Neural Network Library Training Algorithms

For people who are new to neural network libraries such as Keras, CNTK, PyTorch, and TensorFlow, selecting a training algorithm can be a bit confusing. All the libraries support the five main algorithms: stochastic gradient descent (SGD), Adagrad, Adadelta, Adam, and RMSprop. But there are many other algorithms that are variations of the basic five.

Before I go any further, let me summarize rules of thumb for the main five. Use SGD for single hidden layer networks. Don’t use Adagrad except to replicate somebody else’s result. Use Adadelta or RMSprop for recurrent neural networks. Use Adam for general deep neural networks. These rules of thumb are only to get started and every problem requires a lot of experimentation.

Every algorithm has many parameters which makes the totsal number of possibilities for a trainer astronomically large — far too large to try them all.
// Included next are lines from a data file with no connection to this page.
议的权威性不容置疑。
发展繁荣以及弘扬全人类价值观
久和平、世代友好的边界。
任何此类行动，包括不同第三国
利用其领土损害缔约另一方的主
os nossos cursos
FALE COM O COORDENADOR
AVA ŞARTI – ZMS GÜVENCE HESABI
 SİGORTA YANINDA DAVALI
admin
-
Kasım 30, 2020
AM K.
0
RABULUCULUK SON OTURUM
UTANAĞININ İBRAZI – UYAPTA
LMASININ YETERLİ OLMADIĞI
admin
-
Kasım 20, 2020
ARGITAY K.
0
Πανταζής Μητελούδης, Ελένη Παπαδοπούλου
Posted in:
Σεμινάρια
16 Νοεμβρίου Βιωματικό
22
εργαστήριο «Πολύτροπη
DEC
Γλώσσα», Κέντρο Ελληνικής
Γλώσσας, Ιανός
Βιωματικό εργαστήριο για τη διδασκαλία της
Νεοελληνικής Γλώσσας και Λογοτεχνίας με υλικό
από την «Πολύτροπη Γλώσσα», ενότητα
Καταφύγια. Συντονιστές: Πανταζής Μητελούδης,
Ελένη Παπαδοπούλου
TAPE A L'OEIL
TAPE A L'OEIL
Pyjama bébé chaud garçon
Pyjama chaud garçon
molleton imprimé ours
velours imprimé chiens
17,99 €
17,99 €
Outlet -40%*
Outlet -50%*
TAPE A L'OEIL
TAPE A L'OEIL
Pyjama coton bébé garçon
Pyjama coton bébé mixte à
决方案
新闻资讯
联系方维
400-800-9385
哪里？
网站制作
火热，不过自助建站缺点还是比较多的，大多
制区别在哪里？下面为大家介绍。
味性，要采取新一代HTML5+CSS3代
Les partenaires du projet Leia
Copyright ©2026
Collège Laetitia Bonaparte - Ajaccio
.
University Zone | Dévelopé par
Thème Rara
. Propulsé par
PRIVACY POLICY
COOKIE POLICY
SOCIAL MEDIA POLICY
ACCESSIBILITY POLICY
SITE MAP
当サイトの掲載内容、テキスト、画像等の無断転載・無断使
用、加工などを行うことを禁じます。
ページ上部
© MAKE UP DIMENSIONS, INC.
So, training a neural network really is art and science, where the art aspect really means educated guesses based on experience.

I scanned through the libraries’ documentation and put together a chart. One of the problems with libraries is that they often have too much functionality. This is mostly a matter of psychology. If the developers of one library implement a feature, developers of the other libraries feel obliged to do the same.

Four paintings by German artist Carl Spitzweg (1808 – 1885). His work strikes me as a combination of (mostly) art and (some) science.